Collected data
════════════════════

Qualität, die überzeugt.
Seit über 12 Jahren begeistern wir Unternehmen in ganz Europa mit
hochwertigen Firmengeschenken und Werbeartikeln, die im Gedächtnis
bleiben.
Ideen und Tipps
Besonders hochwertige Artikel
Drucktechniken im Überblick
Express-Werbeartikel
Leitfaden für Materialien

════════════════════

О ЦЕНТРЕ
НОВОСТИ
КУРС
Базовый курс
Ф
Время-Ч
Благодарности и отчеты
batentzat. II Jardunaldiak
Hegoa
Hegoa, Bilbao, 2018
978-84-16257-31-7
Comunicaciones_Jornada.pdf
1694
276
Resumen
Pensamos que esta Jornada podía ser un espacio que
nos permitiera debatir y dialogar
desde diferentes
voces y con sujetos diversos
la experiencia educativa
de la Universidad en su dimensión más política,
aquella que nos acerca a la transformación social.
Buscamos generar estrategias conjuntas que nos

════════════════════

* [Description of the task]:
What is needed is a verbatim copy of every line in the records above from the one containing "Qualität, die überzeugt." down to the one containing "Leitfaden für Materialien", both included, and nothing more.

* [Finished task]:
Qualität, die überzeugt.
Seit über 12 Jahren begeistern wir Unternehmen in ganz Europa mit
hochwertigen Firmengeschenken und Werbeartikeln, die im Gedächtnis
bleiben.
Ideen und Tipps
Besonders hochwertige Artikel
Drucktechniken im Überblick
Express-Werbeartikel
Leitfaden für Materialien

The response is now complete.